• **Directions**:
Could you output each record below exactly as it stands and leave the pictures out?

──────

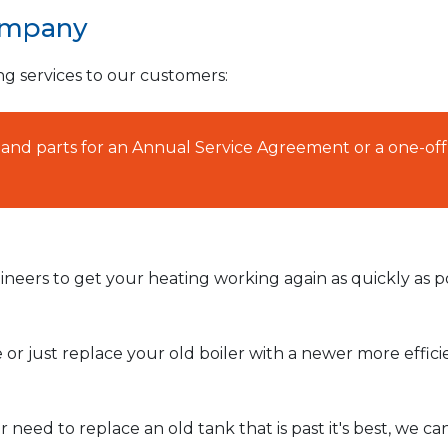
ompany
ng services to our customers:
AT and parts for an Annual Service Agreement or a one-off
neers to get your heating working again as quickly as po
or just replace your old boiler with a newer more effic
need to replace an old tank that is past it's best, we ca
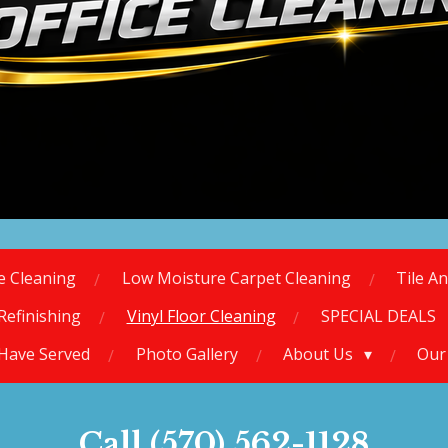
ce Cleaning
Low Moisture Carpet Cleaning
Tile A
Refinishing
Vinyl Floor Cleaning
SPECIAL DEALS
 Have Served
Photo Gallery
About Us
Our
Call (570) 562-1128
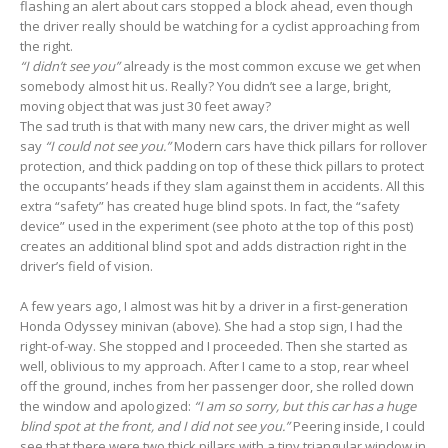
flashing an alert about cars stopped a block ahead, even though
the driver really should be watching for a cyclist approaching from
the right.
“I didn’t see you”
already is the most common excuse we get when
somebody almost hit us. Really? You didn’t see a large, bright,
moving object that was just 30 feet away?
The sad truth is that with many new cars, the driver might as well
say
“I could not see you.”
Modern cars have thick pillars for rollover
protection, and thick padding on top of these thick pillars to protect
the occupants’ heads if they slam against them in accidents. All this
extra “safety” has created huge blind spots. In fact, the “safety
device” used in the experiment (see photo at the top of this post)
creates an additional blind spot and adds distraction right in the
driver’s field of vision.
A few years ago, I almost was hit by a driver in a first-generation
Honda Odyssey minivan (above). She had a stop sign, I had the
right-of-way. She stopped and I proceeded. Then she started as
well, oblivious to my approach. After I came to a stop, rear wheel
off the ground, inches from her passenger door, she rolled down
the window and apologized:
“I am so sorry, but this car has a huge
blind spot at the front, and I did not see you.”
Peering inside, I could
see that there were two thick pillars with a tiny triangular window in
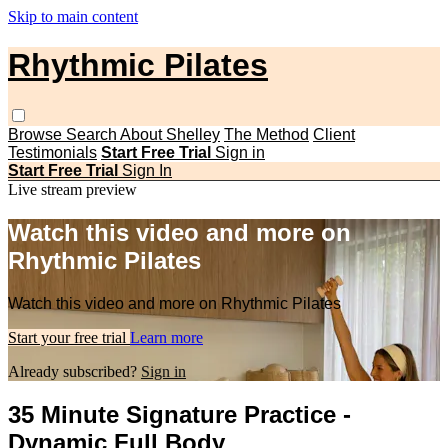
Skip to main content
Rhythmic Pilates
Browse
Search
About Shelley
The Method
Client
Testimonials
Start Free Trial
Sign in
Start Free Trial
Sign In
Live stream preview
Watch this video and more on
Rhythmic Pilates
Watch this video and more on Rhythmic Pilates
Start your free trial
Learn more
Already subscribed?
Sign in
35 Minute Signature Practice -
Dynamic Full Body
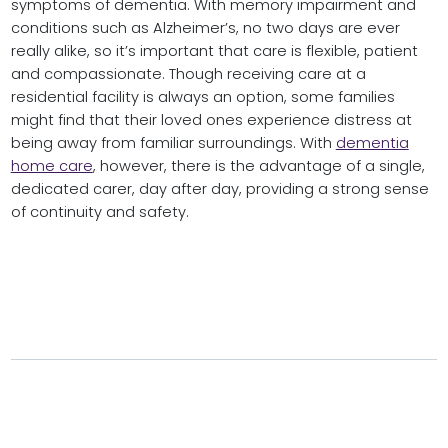
symptoms of dementia. With memory impairment and
conditions such as Alzheimer’s, no two days are ever
really alike, so it’s important that care is flexible, patient
and compassionate. Though receiving care at a
residential facility is always an option, some families
might find that their loved ones experience distress at
being away from familiar surroundings. With
dementia
home care
, however, there is the advantage of a single,
dedicated carer, day after day, providing a strong sense
of continuity and safety.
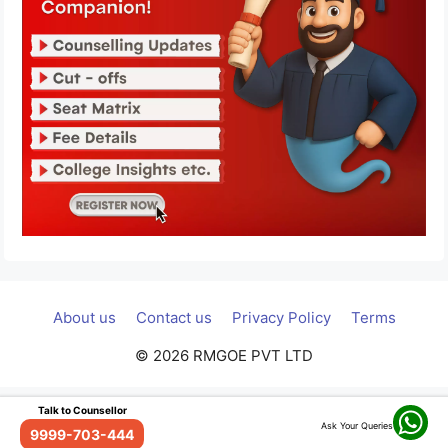
About us
Contact us
Privacy Policy
Terms
© 2026 RMGOE PVT LTD
Talk to Counsellor
Ask Your Queries
9999-703-444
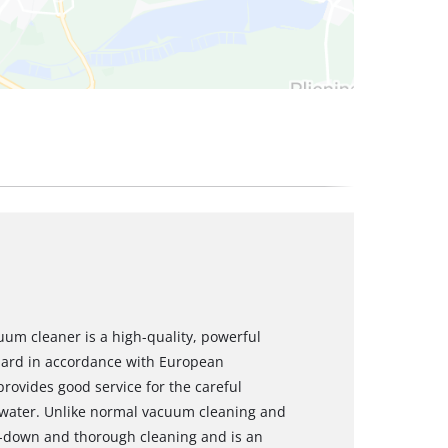
um cleaner is a high-quality, powerful
dard in accordance with European
ovides good service for the careful
to water. Unlike normal vacuum cleaning and
p-down and thorough cleaning and is an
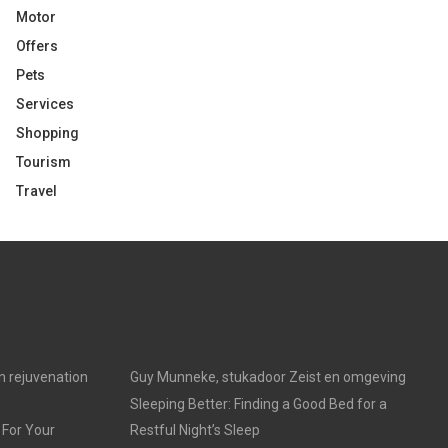
Motor
Offers
Pets
Services
Shopping
Tourism
Travel
in rejuvenation
Guy Munneke, stukadoor Zeist en omgeving
Sleeping Better: Finding a Good Bed for a
 For Your
Restful Night’s Sleep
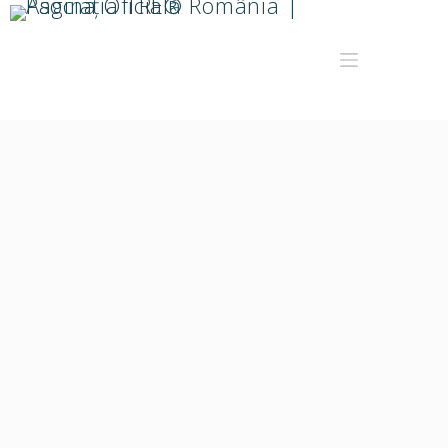
Saymara Ryon
Președinte Asociația TRE® România. Facilitator TRE®
certificat în anul 2019.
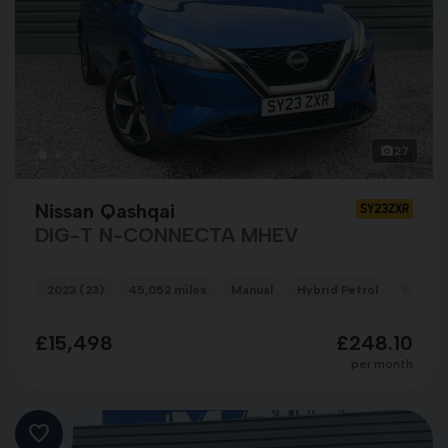
27
Nissan Qashqai
SY23ZXR
DIG-T N-CONNECTA MHEV
2023 (23)
45,052 miles
Manual
Hybrid Petrol
BLUE
£15,498
£248.10
per month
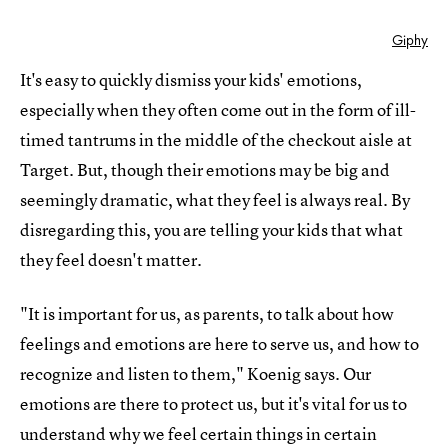
Giphy
It's easy to quickly dismiss your kids' emotions,
especially when they often come out in the form of ill-
timed tantrums in the middle of the checkout aisle at
Target. But, though their emotions may be big and
seemingly dramatic, what they feel is always real. By
disregarding this, you are telling your kids that what
they feel doesn't matter.
"It is important for us, as parents, to talk about how
feelings and emotions are here to serve us, and how to
recognize and listen to them," Koenig says. Our
emotions are there to protect us, but it's vital for us to
understand why we feel certain things in certain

──────

• **Solved problem**:
ompany
ng services to our customers:
AT and parts for an Annual Service Agreement or a one-off
neers to get your heating working again as quickly as po
or just replace your old boiler with a newer more effic
need to replace an old tank that is past it's best, we ca
ce Cleaning
Low Moisture Carpet Cleaning
Tile A
Refinishing
Vinyl Floor Cleaning
SPECIAL DEALS
 Have Served
Photo Gallery
About Us
Our
Call (570) 562-1128
flashing an alert about cars stopped a block ahead, even though
the driver really should be watching for a cyclist approaching from
the right.
“I didn’t see you”
already is the most common excuse we get when
somebody almost hit us. Really? You didn’t see a large, bright,
moving object that was just 30 feet away?
The sad truth is that with many new cars, the driver might as well
say
“I could not see you.”
Modern cars have thick pillars for rollover
protection, and thick padding on top of these thick pillars to protect
the occupants’ heads if they slam against them in accidents. All this
extra “safety” has created huge blind spots. In fact, the “safety
device” used in the experiment (see photo at the top of this post)
creates an additional blind spot and adds distraction right in the
driver’s field of vision.
A few years ago, I almost was hit by a driver in a first-generation
Honda Odyssey minivan (above). She had a stop sign, I had the
right-of-way. She stopped and I proceeded. Then she started as
well, oblivious to my approach. After I came to a stop, rear wheel
off the ground, inches from her passenger door, she rolled down
the window and apologized:
“I am so sorry, but this car has a huge
blind spot at the front, and I did not see you.”
Peering inside, I could
see that there were two thick pillars with a tiny triangular window in
Skip to main content
Rhythmic Pilates
Browse
Search
About Shelley
The Method
Client
Testimonials
Start Free Trial
Sign in
Start Free Trial
Sign In
Live stream preview
Watch this video and more on
Rhythmic Pilates
Watch this video and more on Rhythmic Pilates
Start your free trial
Learn more
Already subscribed?
Sign in
35 Minute Signature Practice -
Dynamic Full Body
symptoms of dementia. With memory impairment and
conditions such as Alzheimer’s, no two days are ever
really alike, so it’s important that care is flexible, patient
and compassionate. Though receiving care at a
residential facility is always an option, some families
might find that their loved ones experience distress at
being away from familiar surroundings. With
dementia
home care
, however, there is the advantage of a single,
dedicated carer, day after day, providing a strong sense
of continuity and safety.
About us
Contact us
Privacy Policy
Terms
© 2026 RMGOE PVT LTD
Talk to Counsellor
Ask Your Queries
9999-703-444
um cleaner is a high-quality, powerful
dard in accordance with European
ovides good service for the careful
to water. Unlike normal vacuum cleaning and
p-down and thorough cleaning and is an
Motor
Offers
Pets
Services
Shopping
Tourism
Travel
in rejuvenation
Guy Munneke, stukadoor Zeist en omgeving
Sleeping Better: Finding a Good Bed for a
 For Your
Restful Night’s Sleep
Saymara Ryon
Președinte Asociația TRE® România. Facilitator TRE®
certificat în anul 2019.
27
Nissan Qashqai
SY23ZXR
DIG-T N-CONNECTA MHEV
2023 (23)
45,052 miles
Manual
Hybrid Petrol
BLUE
£15,498
£248.10
per month
Giphy
It's easy to quickly dismiss your kids' emotions,
especially when they often come out in the form of ill-
timed tantrums in the middle of the checkout aisle at
Target. But, though their emotions may be big and
seemingly dramatic, what they feel is always real. By
disregarding this, you are telling your kids that what
they feel doesn't matter.
"It is important for us, as parents, to talk about how
feelings and emotions are here to serve us, and how to
recognize and listen to them," Koenig says. Our
emotions are there to protect us, but it's vital for us to
understand why we feel certain things in certain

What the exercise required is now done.